►

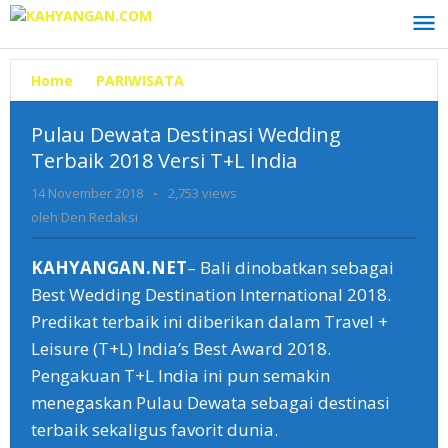
Lewati
ke
konten
Home
»
PARIWISATA
»
Pulau
Dewata
Destinasi
Pulau Dewata Destinasi Wedding
Wedding
Terbaik 2018 Versi T+L India
Terbaik
2018
14 November 2018
oleh
-
2,753 views
Versi
Den
oleh
Den Redaksi
T+L
Redaksi
India
KAHYANGAN.NET
– Bali dinobatkan sebagai
Best Wedding Destination International 2018.
Predikat terbaik ini diberikan dalam Travel +
Leisure (T+L) India’s Best Award 2018.
Pengakuan T+L India ini pun semakin
menegaskan Pulau Dewata sebagai destinasi
terbaik sekaligus favorit dunia.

◄

ASSIGNED TASK: What the answer should hold is an exact copy of each line from the one containing "menegaskan Pulau Dewata sebagai destinasi" to the final line of the listing above.

SOLVED EXERCISE:
menegaskan Pulau Dewata sebagai destinasi
terbaik sekaligus favorit dunia.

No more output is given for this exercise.